Scripture Readings for December 5, 2017
Today’s first reading is all about the coming of the future king and his reign. Isaiah is the ultimate Advent reading. It is the basis of Advent, telling us what is to come and what to look for. If we have mistakenly romanticized Christmas into a season of gift giving and family get-togethers, Isaiah reminds us that we are waiting for a completely different world, a paradise of peace and joy.
In terms of Advent we are still waiting for something that we think has already taken place. We treat Advent as routine, part of getting ready for Christmas. However, Advent is asking us to wait for something much bigger; not bigger than Christmas properly understood but bigger than our usual operational understanding of Christmas. Advent and Isaiah want us to see a new world that looks like Eden, a paradise. It is a world where calves and lions walk together, where children play with once deadly snakes, where the poor are treated fairly and there is “no harm or ruin” on the earth. That is the world we are looking for.
Yet in Luke’s gospel Jesus is telling his disciples that they are already seeing what the prophets wanted to see. They have just returned from their mission to spread the Gospel and they have been wildly successful, even casting out spirits. They have participated in knowing God, they have taken part in revealing God’s kingdom. However, for us, two thousand years later, this anticipated heaven doesn’t appear to be present. God’s reign is not yet. So how is Isaiah’s prophesy and Luke’s gospel helpful for us today? What message can we take away?
It is an understanding that Jesus is both the media and the message. His existence is what we need to know about ourselves and our relationship with God.
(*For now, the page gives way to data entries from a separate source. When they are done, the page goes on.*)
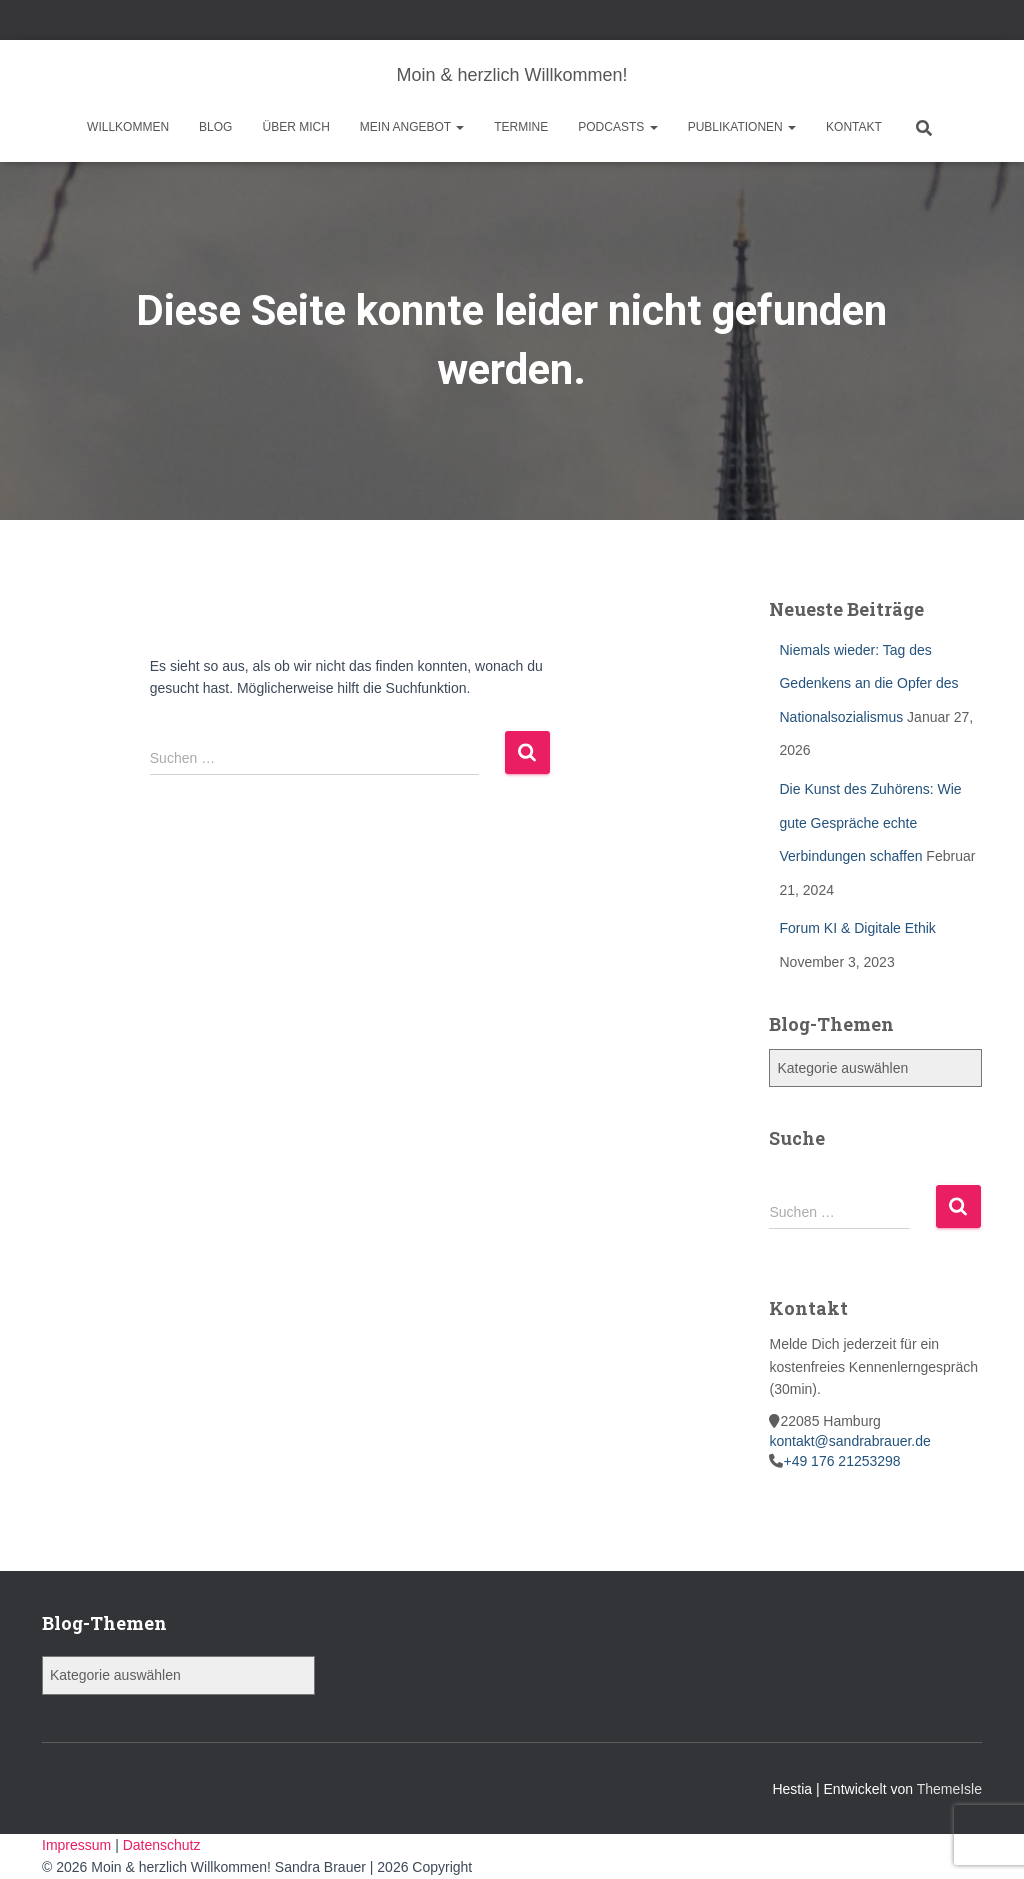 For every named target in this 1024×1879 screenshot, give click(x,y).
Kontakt (854, 127)
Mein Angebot (412, 127)
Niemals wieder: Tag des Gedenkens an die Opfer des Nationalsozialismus (868, 683)
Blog (215, 127)
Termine (521, 127)
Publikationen (742, 127)
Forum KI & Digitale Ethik (857, 928)
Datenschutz (162, 1845)
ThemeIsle (949, 1789)
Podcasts (617, 127)
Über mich (295, 127)
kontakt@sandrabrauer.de (849, 1441)
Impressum (78, 1845)
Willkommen (128, 127)
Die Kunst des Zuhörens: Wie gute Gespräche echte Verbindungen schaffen (870, 822)
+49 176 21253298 (841, 1461) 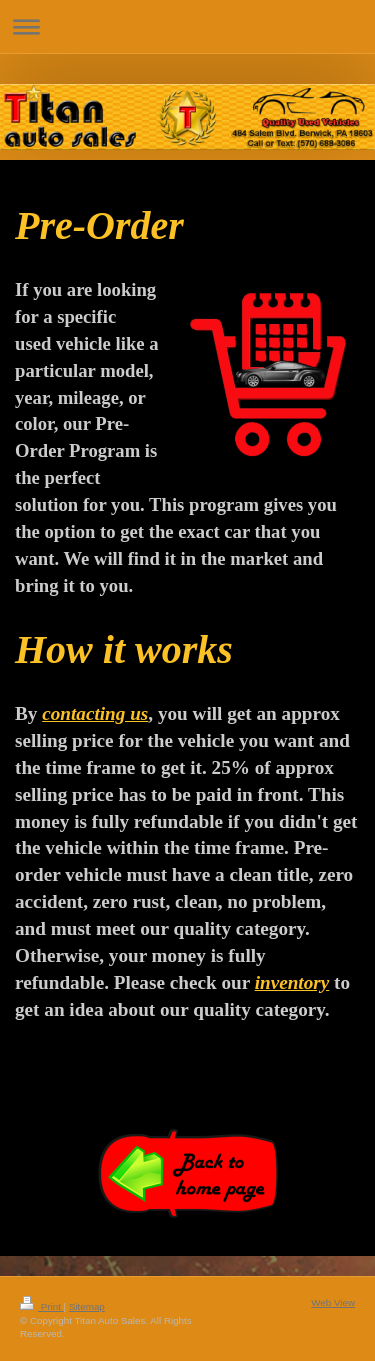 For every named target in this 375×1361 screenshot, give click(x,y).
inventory (292, 982)
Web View (333, 1302)
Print (42, 1306)
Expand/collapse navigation (187, 26)
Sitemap (87, 1306)
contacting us (95, 713) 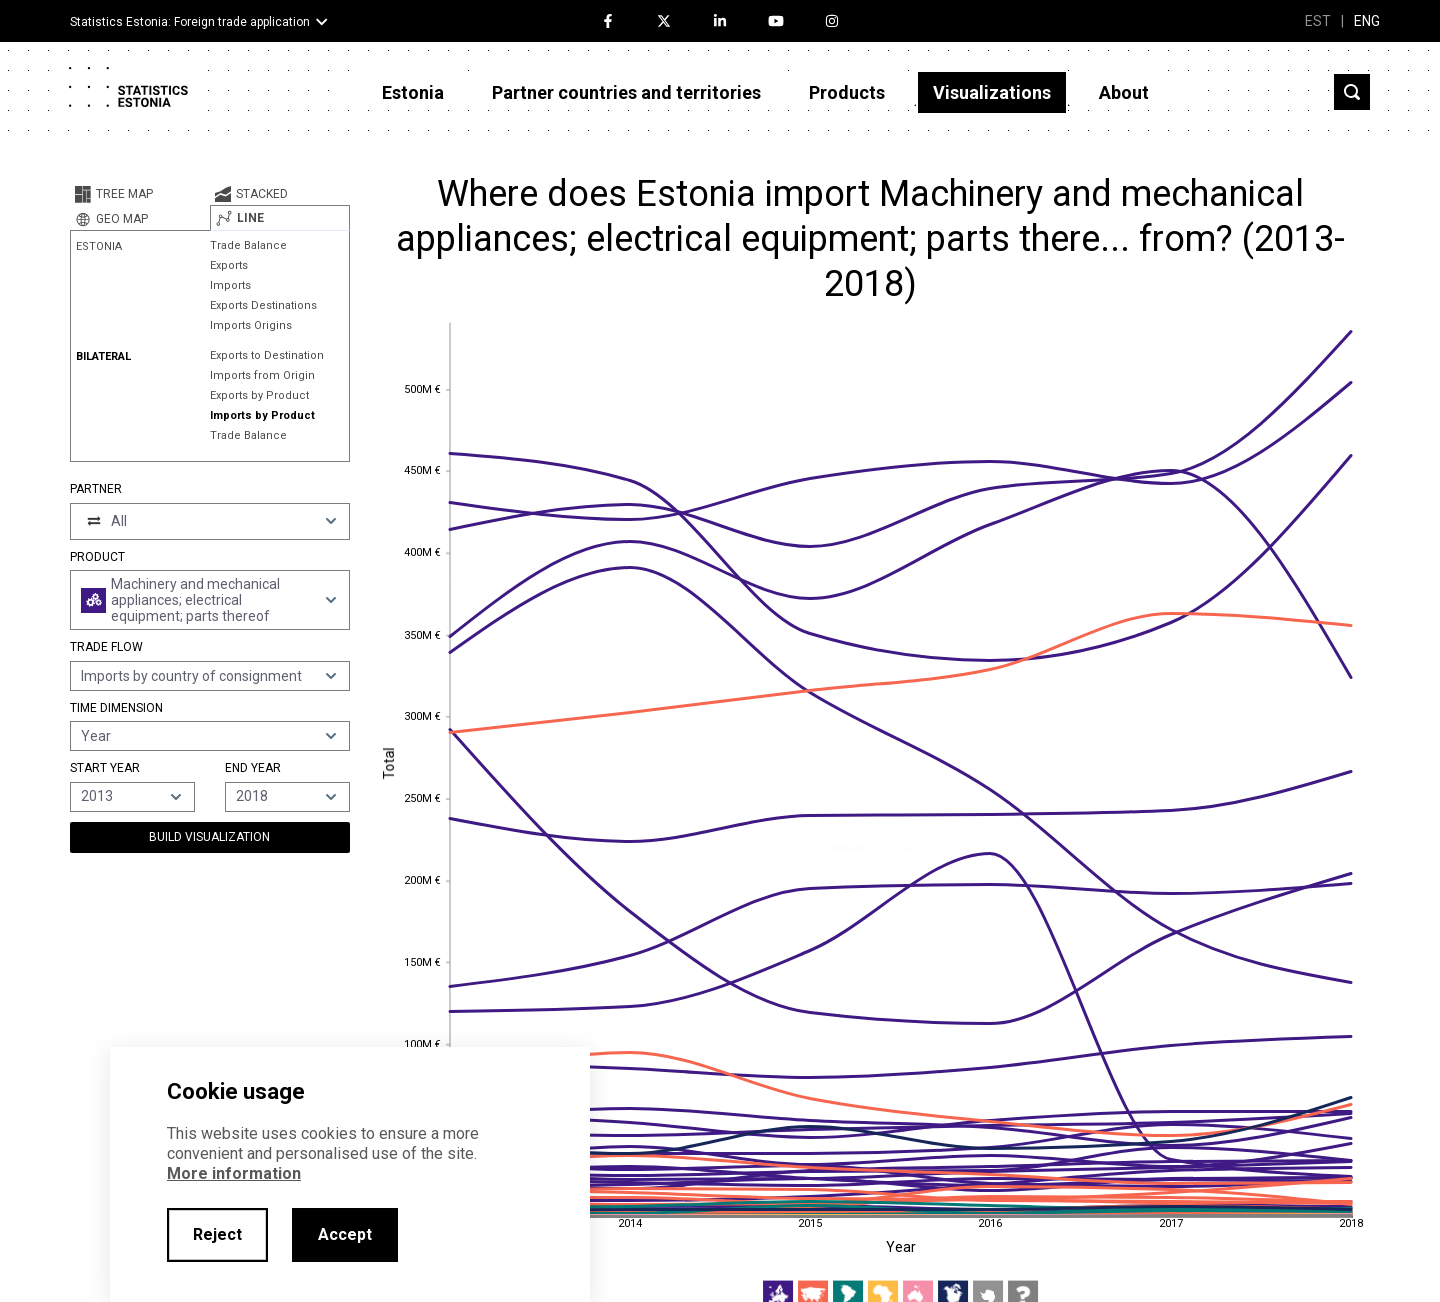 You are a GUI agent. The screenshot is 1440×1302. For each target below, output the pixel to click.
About (1124, 92)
When Isaiah talks about all the gifts of the Spirit that will be given to the expected Messiah, to Jesus, he is revealing what is available to all of humanity. This is also what Jesus is thanking his Father for in Luke, when he says, “you have revealed these things to the childlike,” i.e. to ordinary people, to everyone. That’s what Jesus is also saying to his disciples, when he says they are blessed because they can actually see what Jesus, the Messiah, is doing and as a result they are in a position to do the same thing. Kings and prophets before Jesus only thought in terms of a future possibility, an imagined future in which they hoped to see God act in their world. However, that’s what the disciples actually have in front of them, the living expression of God in the world.
If we believe that’s true, that the person Jesus is God operating in the world, then we are also in a position to live that reality. To spread that way of living, to act out of that love and presence which is available to us in the Spirit. No, the world is not the idyllic paradise we might imagine. Yet when and where people have lived the life of love and care for others, their piece of the planet has been changed. You know the famous examples: Dorothy Day, Mother Teresa, Thomas Merton, and the many official saints. You also probably know people you admire who have changed their part of the world, people who have made a difference. These are happy, enthusiastic, devoted people who recognize the gift they have and share it. That’s something we can all do and it can make a difference to this world’s day to day reality.